– Czym dla nas będzie koniec wojny? Wcześniej mówiliśmy: pokój. A teraz mówimy – zwycięstwo! – jasno określi cel ukraiński prezydent Wołodymyr Zełenski.
Ale prezydent Putin też chce zwycięstwa mimo serii dotychczasowych przegranych. „Rosja ma nadzieję zdobyć kontrolę nad Donbasem (obwodami ługańskim i donieckim – red.) przed nastaniem zimy” – „Financial Times” cytuje anonimowego rozmówcę z Moskwy.
Rosjanie mają problem z brakiem wykwalifikowanych i zmotywowanych kadr
Ale na razie, po trzech miesiącach kolejnej ofensywy nie udało jej się opanować nawet całego obwodu ługańskiego, choć zajęła ponad 90 proc. jego terytorium. Panuje też nad 60 proc. obwodu donieckiego.

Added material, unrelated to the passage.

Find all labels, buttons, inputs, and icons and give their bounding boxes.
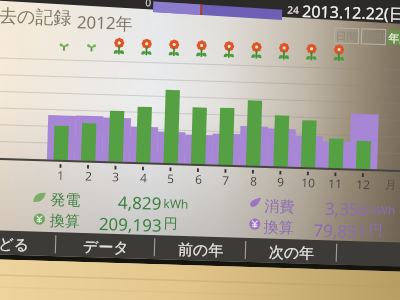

„Do połowy marca rosyjskie siły kontrolowały na Ukrainie terytorium większe niż powierzchnia Danii. W ciągu ostatnich 39 dni Rosji udało się zdobyć tereny podobne rozmiarami do powierzchni Andory. No, ale to i tak tylko 1 proc. tego, co straciła” – podliczyli analitycy amerykańskiego Institute for the Study of War.